The Dark Side of the Balloon

"Nobody can be uncheered with a balloon." That's what Pooh says.

While I usually consider the Bear of Little Brain the bastion of all wisdom, I have to take issue with Pooh here.

Because as a mother - and this sounds awful, so I'll just spit it out - I have come to loathe balloons. There, I said it. I'm a balloon hater.

To me, a balloon is nothing but a wolf in sheep's clothing; a bouncy floating ball of bliss one minute, an instrument of untold misery the next.

If you ever hand my Will or Lucy one of these nefarious "gifts," I will beam as if this is the most glorious day of my child's life.

But inside, I'll be steeling myself for helium-filled heartache.

Because we mothers know that after this ebullient (and all too brief) balloon honeymoon period, there's nothing but a handful of unhappy eventualities left to us.

The same balloon that is now holding aloft all my child's hopes and dreams will either a) explode in his face, b) fly into the stratosphere, or c) be dead by morning. All of the above end in piteous sobs I'd just as soon avoid.

And don't even get me started on those cruelly adorable balloon
animals.

Will got his first one during Electric Boat's Family Day a few weeks back. Shaped like a submarine he could wear as a hat, it was the highlight of his 6-year-old life.

It really was ingenious, and I have to give props to those balloon animal guys whose fingers must have been gnarled into arthritic nubs after knotting balloons into swords and butterflies for six or seven hours straight.

But telling my child that the spell would be broken by midnight and all would be as it was before - meaning, Will's prized inflatable hat would be shrunken down to a shriveled-up tube of latex within 24 hours - was like telling him there was no Santa Claus (which may not be far behind either).

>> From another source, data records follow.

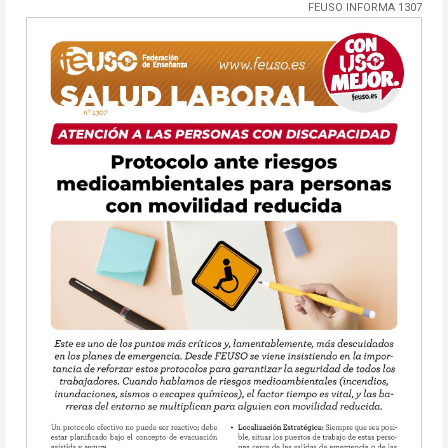
FEUSO INFORMA 1307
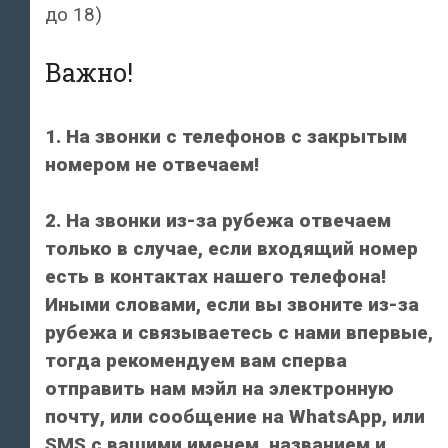
до 18)
Важно!
1. На звонки с телефонов с закрытым
номером не отвечаем!
2. На звонки из-за рубежа отвечаем
только в случае, если входящий номер
есть в контактах нашего телефона!
Иными словами, если вы звоните из-за
рубежа и связываетесь с нами впервые,
тогда рекомендуем вам сперва
отправить нам мэйл на электронную
почту, или сообщение на WhatsApp, или
SMS с вашими именем, названием и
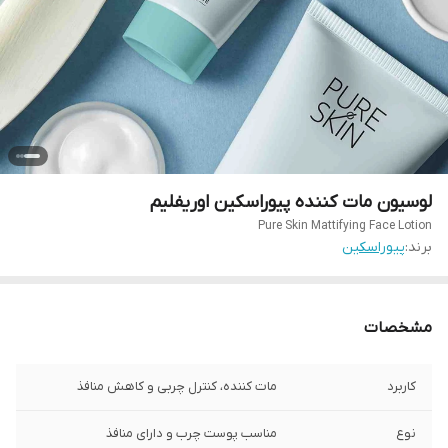
لوسیون مات کننده پیوراسکین اوریفلیم
Pure Skin Mattifying Face Lotion
برند:
پیوراسکین
مشخصات
کاربرد
مات کننده، کنترل چربی و کاهش منافذ
نوع
مناسب پوست چرب و دارای منافذ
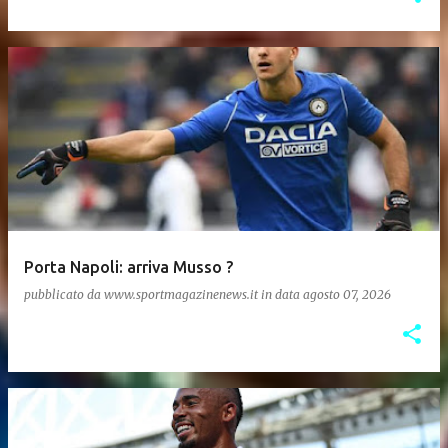
Porta Napoli: arriva Musso ?
pubblicato da
www.sportmagazinenews.it
in data
agosto 07, 2026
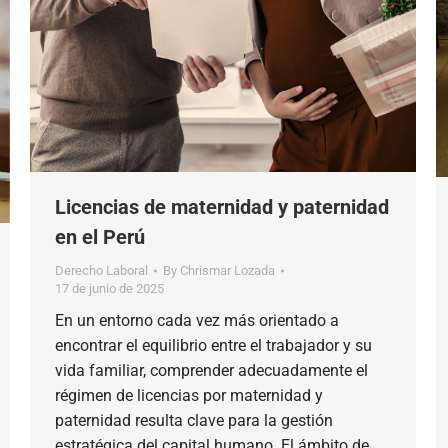
Licencias de maternidad y paternidad
en el Perú
Derecho Laboral
By
Chrismar Lozada
17 de junio de 2025
En un entorno cada vez más orientado a
encontrar el equilibrio entre el trabajador y su
vida familiar, comprender adecuadamente el
régimen de licencias por maternidad y
paternidad resulta clave para la gestión
estratégica del capital humano. El ámbito de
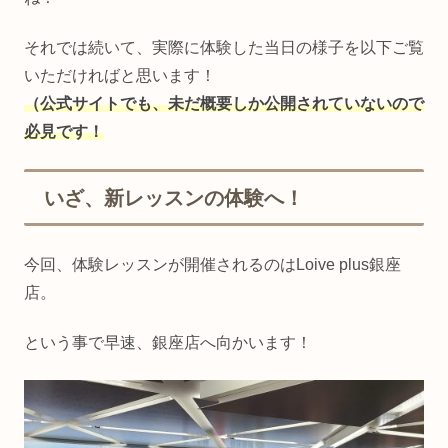
それでは続いて、実際に体験した当日の様子を以下ご覧
いただければと思います！
（公式サイトでも、未だ概要しか公開されていないので
必見です！
いざ、新レッスンの体験へ！
今回、体験レッスンが開催されるのはLoive plus銀座
店。
という事で早速、銀座店へ向かいます！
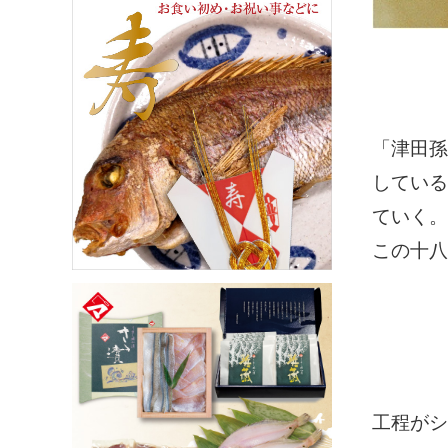
「津田孫
している
ていく。
この十八
工程がシ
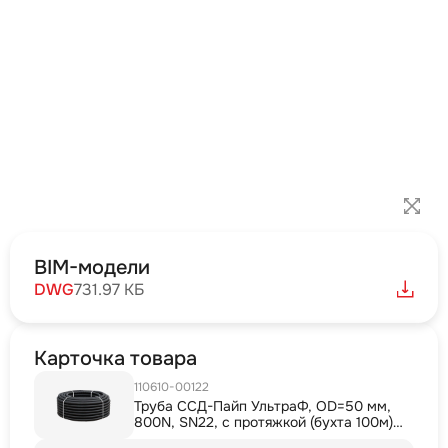
BIM-модели
DWG
731.97 КБ
Карточка товара
110610-00122
Труба ССД-Пайп УльтраФ, OD=50 мм,
800N, SN22, с протяжкой (бухта 100м)
Труба полимерная жёсткая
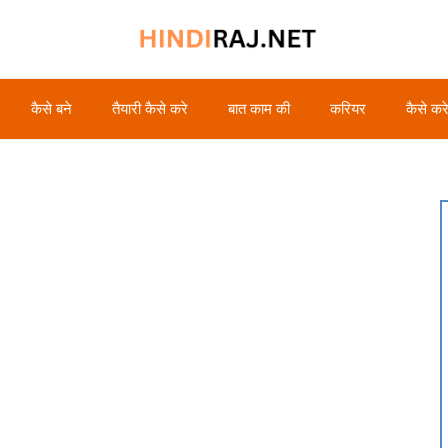
कैसे बने
तैयारी कैसे करे
बात काम की
करियर
कैसे कर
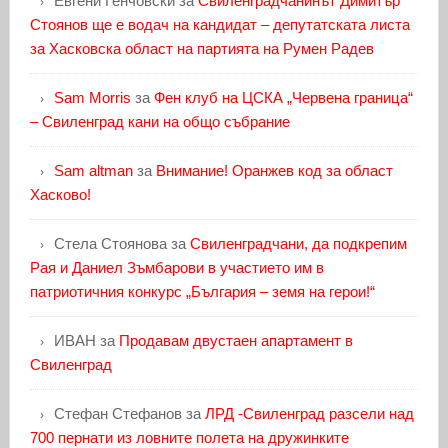
Евгени Генчовски
за
Свиленградчанинът Димитър
Стоянов ще е водач на кандидат – депутатската листа
за Хасковска област на партията на Румен Радев
Sam Morris
за
Фен клуб на ЦСКА „Червена граница“
– Свиленград кани на общо събрание
Sam altman
за
Внимание! Оранжев код за област
Хасково!
Стела Стоянова
за
Свиленградчани, да подкрепим
Рая и Даниел Зъмбарови в участието им в
патриотичния конкурс „България – земя на герои!“
ИВАН
за
Продавам двустаен апартамент в
Свиленград
Стефан Стефанов
за
ЛРД -Свиленград разсели над
700 пернати из ловните полета на дружинките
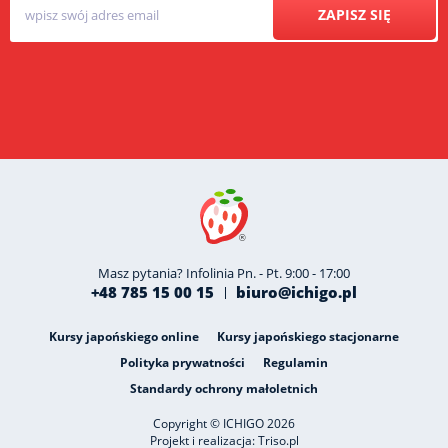
ZAPISZ SIĘ
Masz pytania? Infolinia Pn. - Pt. 9:00 - 17:00
+48 785 15 00 15
biuro@ichigo.pl
Kursy japońskiego online
Kursy japońskiego stacjonarne
Polityka prywatności
Regulamin
Standardy ochrony małoletnich
Copyright © ICHIGO 2026
Projekt i realizacja:
Triso.pl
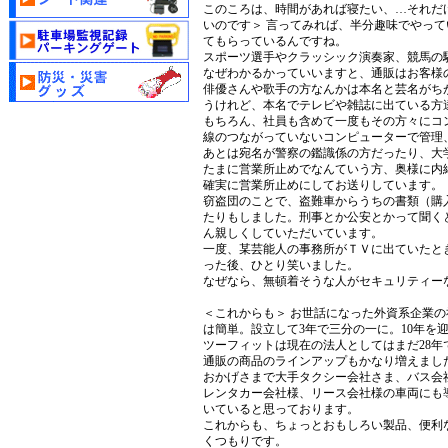
このころは、時間があれば寝たい、…それだ
いのです＞ 言ってみれば、半分趣味でやっ
てもらっているんですね。
スポーツ選手やクラッシック演奏家、競馬の
なぜわかるかっていいますと、通販はお客様
俳優さんや歌手の方なんかは本名と芸名がち
うけれど、本名でテレビや雑誌に出ている方
もちろん、社員も含めて一度もその方々にコ
線のつながっていないコンピューターで管理
あとは宛名が警察の鑑識係の方だったり、大
たまに営業所止めでなんていう方、奥様に内
確実に営業所止めにしてお送りしています。
窃盗団のことで、盗難車からうちの書類（購
たりもしました。刑事とか公安とかって聞く
ん親しくしていただいています。
一度、某芸能人の事務所がＴＶに出ていたと
った後、ひとり笑いました。
なぜなら、無頓着そうな人がセキュリティー
＜これからも＞ お世話になった外資系企業
は簡単。設立して3年で三分の一に。10年を
ツーフィットは現在の法人としてはまだ28年
通販の商品のラインアップもかなり増えまし
おかげさまで大手タクシー会社さま、バス会
レンタカー会社様、リース会社様の車両にも
いていると思っております。
これからも、ちょっとおもしろい製品、便利
くつもりです。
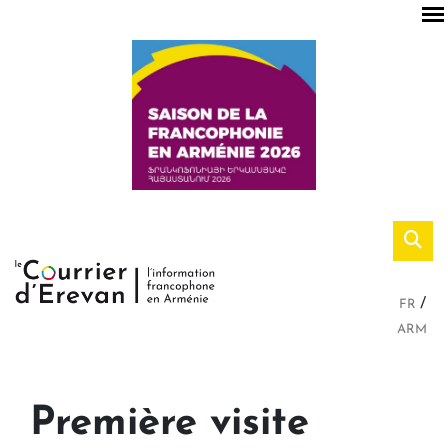
FR
ARM
Première visite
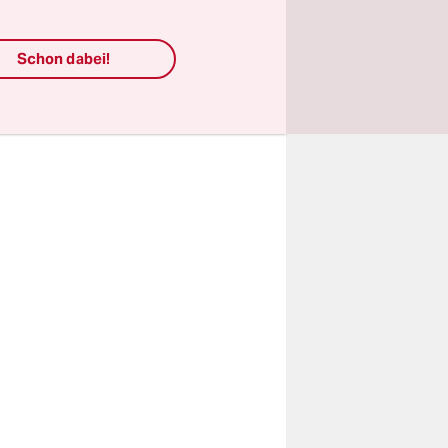
ne wird
sich
Schon dabei!
– aber
lamischen
n. Der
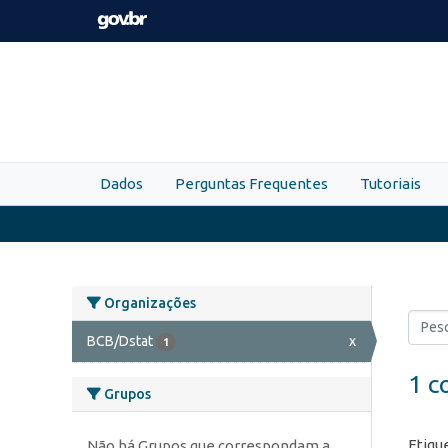
Skip to main content
Dados
Perguntas Frequentes
Tutoriais
Organizações
BCB/Dstat
x
1
1 c
Grupos
Etiqu
Não há Grupos que correspondam a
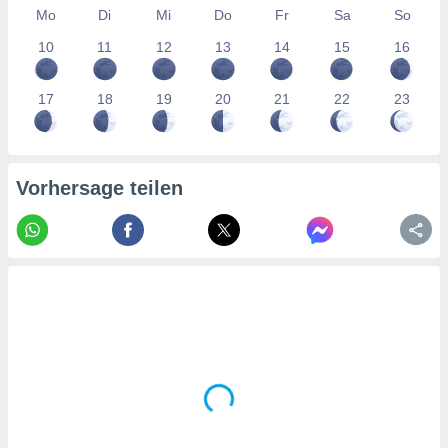
tner
Mo
Di
Mi
Do
Fr
Sa
So
10
11
12
13
14
15
16
17
18
19
20
21
22
23
Vorhersage teilen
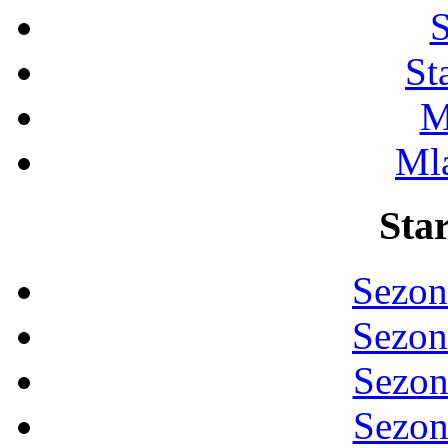
S
St
M
Ml
Star
Sezon
Sezon
Sezon
Sezon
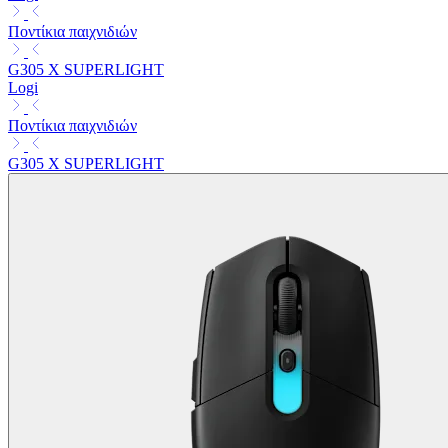
Ποντίκια παιχνιδιών
G305 X SUPERLIGHT
Logi
Ποντίκια παιχνιδιών
G305 X SUPERLIGHT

Then there's Lucy, who within 60 seconds of receiving her balloon dachshund was mourning the loss of her doggie's front leg, having been shivved by a blade of grass. (Such sorrow sent her kindly grandmother rushing back for doggie #2.)

Yet even after his years of popping/flying /shriveling balloon experience, there was just no explaining to Will that balloons don't last forever, that we are brightened by them for a season (okay, sometimes a few seconds), and then we move on.

None of that mattered. He couldn't possibly be expected to part with his beloved sub hat, not so painfully soon.

Despite the flood of tears that have been wrought from my children by these latex tormenters, I guess I should still be glad for the life lessons of the balloon.

My kids don't know it yet, but the road ahead will be bumpy with the jolts of beloved things leaving us, either in the shock of a thunderbolt or with the slow hiss of loss.

Such inconsequential "starter sadnesses" (as the balloon brings) are training sessions of sorts - a bracing of the spine, a strengthening of the heart - for sadnesses to come that do matter.

Besides, this process of reaching out to take hold of some fragile joy, knowing it may not last and it may even bring sorrow, it's all part of a life fully lived. Maybe even the very best part.

So as much as I want to stand between my children and all of life's popping balloons, even I have to admit it is far better to have loved a balloon and lost than to have never loved at all.